# Home task: pandas 

## Question 1

- Load the energy data from the file [Energy Indicators.xls](http://unstats.un.org/unsd/environment/excel_file_tables/2013/Energy%20Indicators.xls).
It is a list of indicators of energy supply and renewable electricity production from the United Nations for the year 2013.


- It should be put into a DataFrame with the variable name of "energy"


- Make sure to exclude the footer and header information from the datafile.


- The first two columns are unneccessary, so you should get rid of them, and you should change the column labels so that the columns are:<br>
`['Country', 'Energy Supply', 'Energy Supply per Capita', '% Renewable']`


- Convert `Energy Supply` to gigajoules (there are 1,000,000 gigajoules in a petajoule).


- For all countries which have missing data (e.g. data with `...`) make sure this is reflected as `np.NaN` values.


- Rename the following list of countries (for use in later questions):
    - `Republic of Korea`: `South Korea`,
    - `United States of America`: `United States`,
    - `United Kingdom of Great Britain and Northern Ireland`: `United Kingdom`,
    - `China, Hong Kong Special Administrative Region`: `Hong Kong`


- There are also several countries with numbers and/or parenthesis in their name. Be sure to remove these, e.g.:
    - `Bolivia (Plurinational State of)` should be `Bolivia`,
    - `Switzerland17` should be `Switzerland`.


- Next, load the GDP data from the file ["world_bank.csv"](http://data.worldbank.org/indicator/NY.GDP.MKTP.CD). 
It is a csv containing countries' GDP from 1960 to 2015 from World Bank.
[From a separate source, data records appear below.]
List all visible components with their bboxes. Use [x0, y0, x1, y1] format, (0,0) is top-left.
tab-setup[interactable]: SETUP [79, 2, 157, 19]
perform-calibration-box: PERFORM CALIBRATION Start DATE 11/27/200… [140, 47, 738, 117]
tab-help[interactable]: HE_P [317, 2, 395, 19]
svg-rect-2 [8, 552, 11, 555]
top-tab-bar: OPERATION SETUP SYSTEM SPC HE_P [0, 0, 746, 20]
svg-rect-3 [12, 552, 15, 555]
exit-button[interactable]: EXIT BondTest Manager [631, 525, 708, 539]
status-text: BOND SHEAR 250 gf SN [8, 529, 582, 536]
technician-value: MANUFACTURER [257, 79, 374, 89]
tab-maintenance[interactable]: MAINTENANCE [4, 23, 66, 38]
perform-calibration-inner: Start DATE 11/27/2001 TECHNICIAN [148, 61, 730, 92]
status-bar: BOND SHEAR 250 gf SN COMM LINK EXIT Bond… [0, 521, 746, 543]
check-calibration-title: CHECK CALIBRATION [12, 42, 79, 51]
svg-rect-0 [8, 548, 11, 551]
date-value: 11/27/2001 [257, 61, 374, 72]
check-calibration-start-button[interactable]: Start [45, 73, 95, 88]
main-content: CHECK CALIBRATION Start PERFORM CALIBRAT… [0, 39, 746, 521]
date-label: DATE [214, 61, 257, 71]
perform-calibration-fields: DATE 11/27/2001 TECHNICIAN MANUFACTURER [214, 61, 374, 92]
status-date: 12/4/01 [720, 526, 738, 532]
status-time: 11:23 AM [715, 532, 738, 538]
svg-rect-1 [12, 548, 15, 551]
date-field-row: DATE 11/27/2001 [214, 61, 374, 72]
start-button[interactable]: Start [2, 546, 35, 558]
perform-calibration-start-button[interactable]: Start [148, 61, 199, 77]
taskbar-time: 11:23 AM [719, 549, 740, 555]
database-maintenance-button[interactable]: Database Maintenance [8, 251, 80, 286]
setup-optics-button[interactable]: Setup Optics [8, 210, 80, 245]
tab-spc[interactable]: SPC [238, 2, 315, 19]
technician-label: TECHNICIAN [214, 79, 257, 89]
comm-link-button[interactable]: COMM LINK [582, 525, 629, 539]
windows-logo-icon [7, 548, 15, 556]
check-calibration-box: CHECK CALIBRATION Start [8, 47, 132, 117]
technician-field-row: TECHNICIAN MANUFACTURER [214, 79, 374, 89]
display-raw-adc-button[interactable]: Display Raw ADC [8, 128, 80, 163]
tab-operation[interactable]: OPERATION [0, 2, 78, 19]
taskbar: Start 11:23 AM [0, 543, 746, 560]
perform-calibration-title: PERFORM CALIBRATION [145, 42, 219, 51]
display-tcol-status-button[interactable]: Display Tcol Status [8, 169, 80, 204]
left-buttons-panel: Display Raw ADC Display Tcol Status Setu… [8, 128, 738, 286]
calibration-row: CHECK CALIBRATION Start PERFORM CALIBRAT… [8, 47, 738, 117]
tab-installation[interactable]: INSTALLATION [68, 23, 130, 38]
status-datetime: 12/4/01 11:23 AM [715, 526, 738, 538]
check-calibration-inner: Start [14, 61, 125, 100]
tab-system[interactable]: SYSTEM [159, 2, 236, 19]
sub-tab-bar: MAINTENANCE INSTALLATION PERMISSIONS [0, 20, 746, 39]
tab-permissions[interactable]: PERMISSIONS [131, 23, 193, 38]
Call this DataFrame "GDP"


- Make sure to skip the header, and rename the following list of countries:
    - `Korea, Rep.`: `South Korea`,
    - `Iran, Islamic Rep.`: `Iran`,
    - `Hong Kong SAR, China`: `Hong Kong`


- Finally, load the "Sciamgo Journal and Country Rank data for [Energy Engineering and Power Technology"](http://www.scimagojr.com/countryrank.php?category=2102). It ranks countries based on their journal contributions in the aforementioned area. Call this DataFrame "ScimEn"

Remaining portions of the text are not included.